Read Shade Online

Authors: Jeri Smith-Ready

Tags: #Performing Arts, #Ghost stories, #Trials, #Fiction, #Drugs; Alcohol; Substance Abuse, #Supernatural, #Baltimore (Md.), #Law & Crime, #Horror & Ghost Stories, #Law, #Social Issues, #Love & Romance, #Body; Mind & Spirit, #Juvenile Fiction, #Fantasy & Magic, #United States, #Legal History, #Musicians, #People & Places, #General, #Music, #Ghosts

Shade (8 page)

“Okay.” He waited a few seconds. “What’s the name of the professor we’re supposed to meet with?”

“Why?”

“I’ll look up the number and ring them for you, to cancel.”

My aunt opened the door a crack without knocking. “Who’s on the phone, hon?”

“Someone from school.” When she didn’t retreat, I sent her a blank look. “This conversation is of an academic nature.”

“No need to get snippy. I’m leaving.” Except she didn’t. “You sure I can’t get you some soup? I made escarole. You love escarole.”

I turned my head away from her scrunched-up Sympathy Face. “Yeah, I’ll be down in a minute.”

When Gina disappeared—leaving my door open, of course—I put the phone back to my ear. “What did you ask me?”

“The professor’s name. Or number, if you have it. But I don’t mind looking it up.”
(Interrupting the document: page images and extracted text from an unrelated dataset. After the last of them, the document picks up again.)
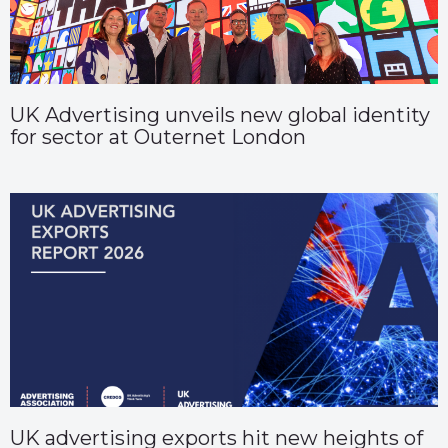
UK Advertising unveils new global identity
for sector at Outernet London
UK advertising exports hit new heights of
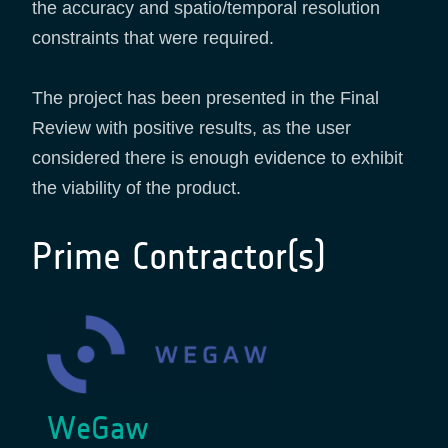
the accuracy and spatio/temporal resolution
constraints that were required.
The project has been presented in the Final
Review with positive results, as the user
considered there is enough evidence to exhibit
the viability of the product.
Prime Contractor(s)
WeGaw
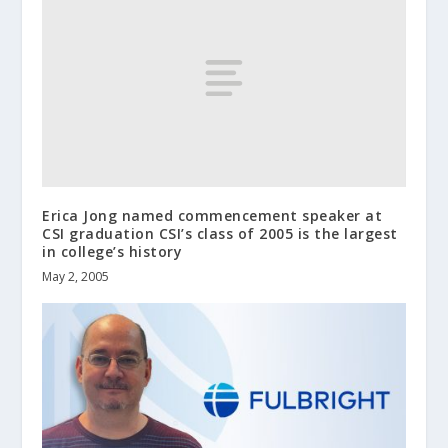
Erica Jong named commencement speaker at
CSI graduation CSI’s class of 2005 is the largest
in college’s history
May 2, 2005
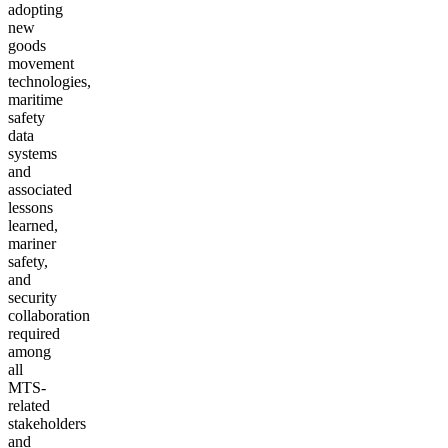
adopting
new
goods
movement
technologies,
maritime
safety
data
systems
and
associated
lessons
learned,
mariner
safety,
and
security
collaboration
required
among
all
MTS-
related
stakeholders
and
The thought of spending another day lying in bed crying, or taking phone calls, or reading rumors on the Internet (assuming my laptop hadn’t suffered Death by Ginger Ale), made me shrivel up inside.

“Give me your address.”

*   *   *

I picked Zachary up in front of his apartment building, on the other side of the Johns Hopkins University campus from my Charles Village neighborhood.
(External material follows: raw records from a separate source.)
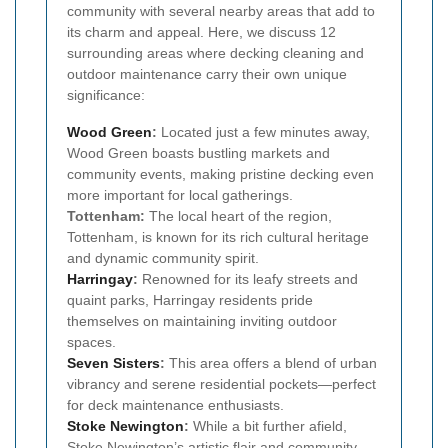
community with several nearby areas that add to
its charm and appeal. Here, we discuss 12
surrounding areas where decking cleaning and
outdoor maintenance carry their own unique
significance:
Wood Green
:
Located just a few minutes away,
Wood Green boasts bustling markets and
community events, making pristine decking even
more important for local gatherings.
Tottenham:
The local heart of the region,
Tottenham, is known for its rich cultural heritage
and dynamic community spirit.
Harringay
:
Renowned for its leafy streets and
quaint parks, Harringay residents pride
themselves on maintaining inviting outdoor
spaces.
Seven Sisters
:
This area offers a blend of urban
vibrancy and serene residential pockets—perfect
for deck maintenance enthusiasts.
Stoke Newington
:
While a bit further afield,
Stoke Newington’s artistic flair and community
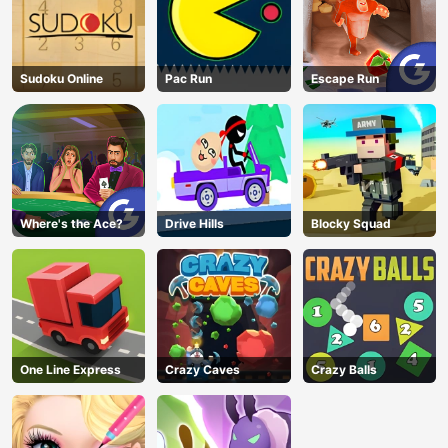
Sudoku Online
Pac Run
Escape Run
Where's the Ace?
Drive Hills
Blocky Squad
One Line Express
Crazy Caves
Crazy Balls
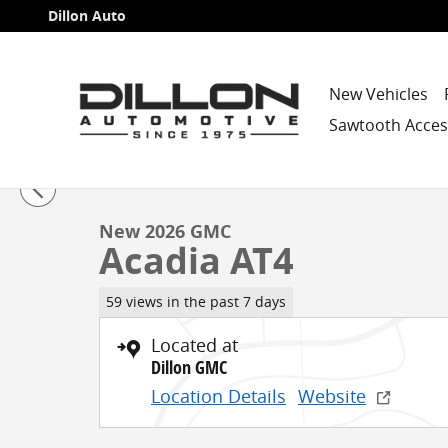
Skip to main content
Dillon Auto
New Vehicles
Sawtooth Acces
1 of 33 Photos
New 2026 GMC Acadia AT4 SUV Photo 1 of 33
New 2026 GMC
Acadia AT4
59 views in the past 7 days
Located at
Dillon GMC
Location Details
Website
He set his book bag on the passenger’s seat floor and slid inside. “Brilliant, right on time.”

“I’m always on time.”

“Me too. I hate when—” He stopped when he saw my face. “Bloody hell. You all right to drive?”
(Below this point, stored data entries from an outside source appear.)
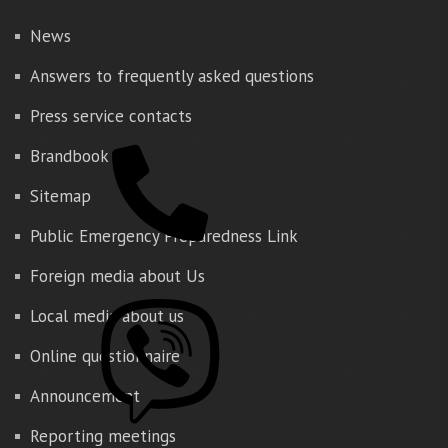
News
Answers to frequently asked questions
Press service contacts
Brandbook
Sitemap
Public Emergency Preparedness Link
Foreign media about Us
Local media about us
Online questionnaire
Announcement
Reporting meetings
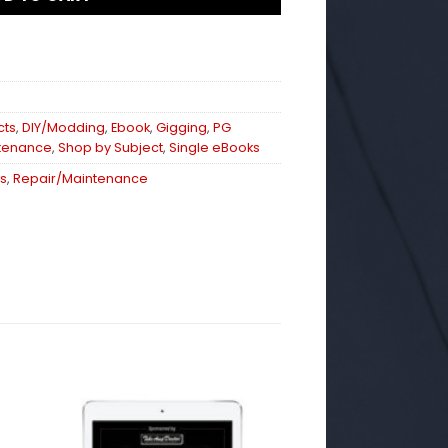
cts
,
DIY/Modding
,
Ebook
,
Gigging
,
PG
tenance
,
Shop by Subject
,
Single eBooks
s
,
Repair/Maintenance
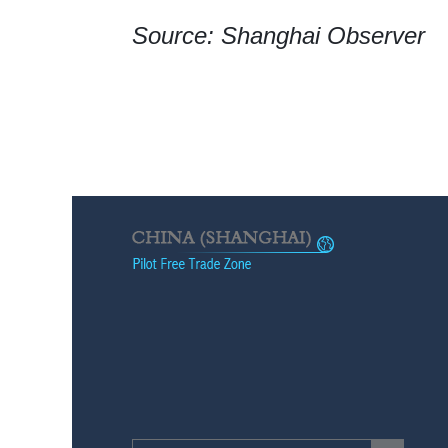
Source: Shanghai Observer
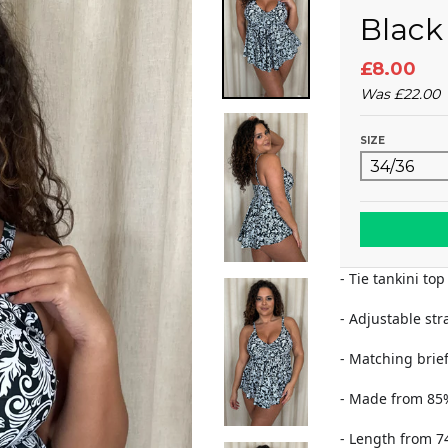
Black
£8.00
Was
£22.00
SIZE
- Tie tankini top
- Adjustable str
- Matching brief
- Made from 85
- Length from 7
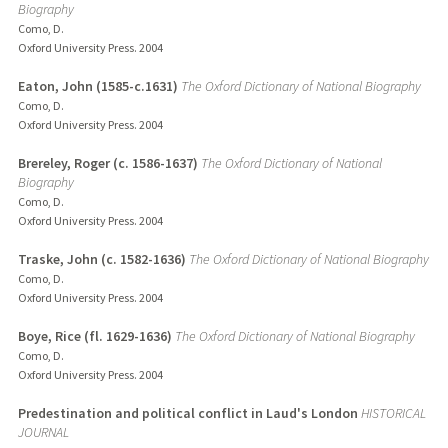
Biography
Como, D.
Oxford University Press.
2004
Eaton, John (1585-c.1631)
The Oxford Dictionary of National Biography
Como, D.
Oxford University Press.
2004
Brereley, Roger (c. 1586-1637)
The Oxford Dictionary of National
Biography
Como, D.
Oxford University Press.
2004
Traske, John (c. 1582-1636)
The Oxford Dictionary of National Biography
Como, D.
Oxford University Press.
2004
Boye, Rice (fl. 1629-1636)
The Oxford Dictionary of National Biography
Como, D.
Oxford University Press.
2004
Predestination and political conflict in Laud's London
HISTORICAL
JOURNAL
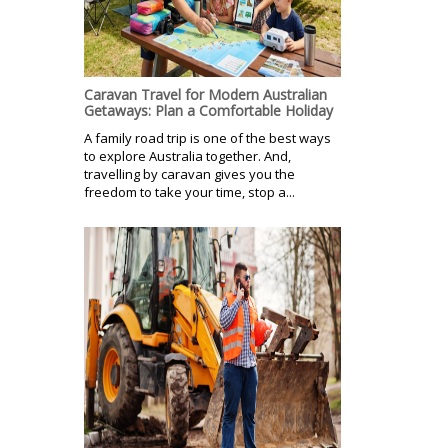
Caravan Travel for Modern Australian
Getaways: Plan a Comfortable Holiday
A family road trip is one of the best ways
to explore Australia together. And,
travelling by caravan gives you the
freedom to take your time, stop a...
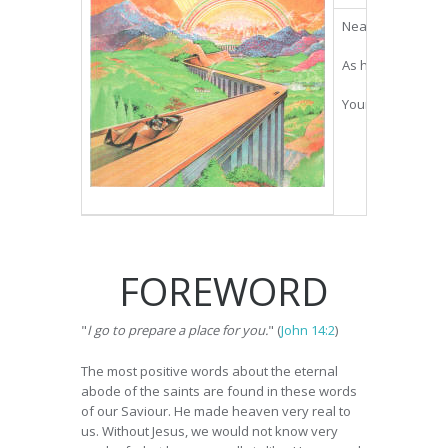
Near the turn of 
As he relates his
Your heart will h
FOREWORD
"
I go to prepare a place for you.
" (
John 14:2
)
The most positive words about the eternal
abode of the saints are found in these words
of our Saviour. He made heaven very real to
us. Without Jesus, we would not know very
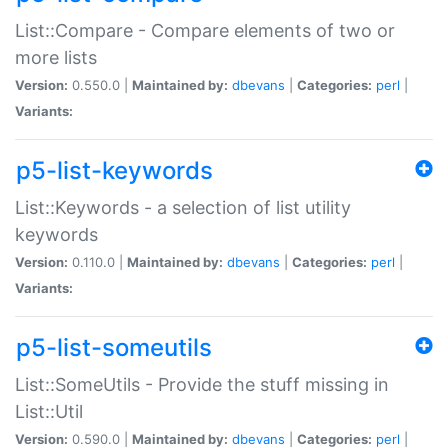
List::Compare - Compare elements of two or
more lists
Version:
0.550.0 |
Maintained by:
dbevans
|
Categories:
perl
|
Variants:
p5-list-keywords
List::Keywords - a selection of list utility
keywords
Version:
0.110.0 |
Maintained by:
dbevans
|
Categories:
perl
|
Variants:
p5-list-someutils
List::SomeUtils - Provide the stuff missing in
List::Util
Version:
0.590.0 |
Maintained by:
dbevans
|
Categories:
perl
|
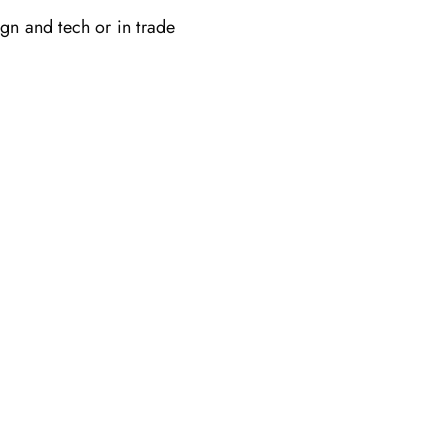
gn and tech or in trade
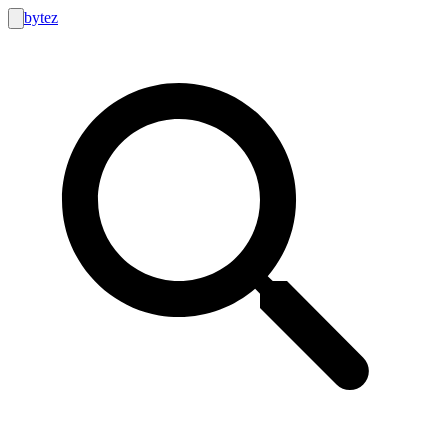
bytez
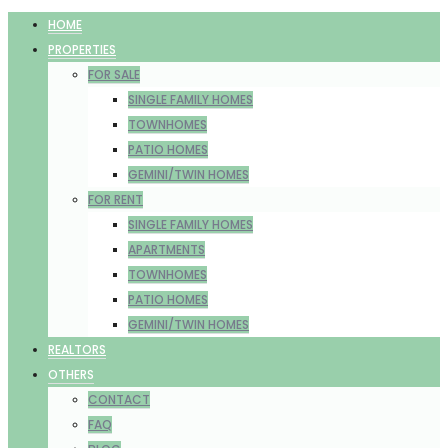
HOME
PROPERTIES
FOR SALE
SINGLE FAMILY HOMES
TOWNHOMES
PATIO HOMES
GEMINI/TWIN HOMES
FOR RENT
SINGLE FAMILY HOMES
APARTMENTS
TOWNHOMES
PATIO HOMES
GEMINI/TWIN HOMES
REALTORS
OTHERS
CONTACT
FAQ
“Yep.” I adjusted my glasses, the frames crooked from the time I’d sat on them. “The Valium’s worn off.” I pulled out into traffic, probably a little faster than I should have. “If we have to get together to work on this project, we could meet on campus halfway.”

The car beside me honked, and Zachary grabbed the armrest as I swerved back to the center of my lane. Then he quickly let go and scratched his chin, as if to prove my driving didn’t scare him.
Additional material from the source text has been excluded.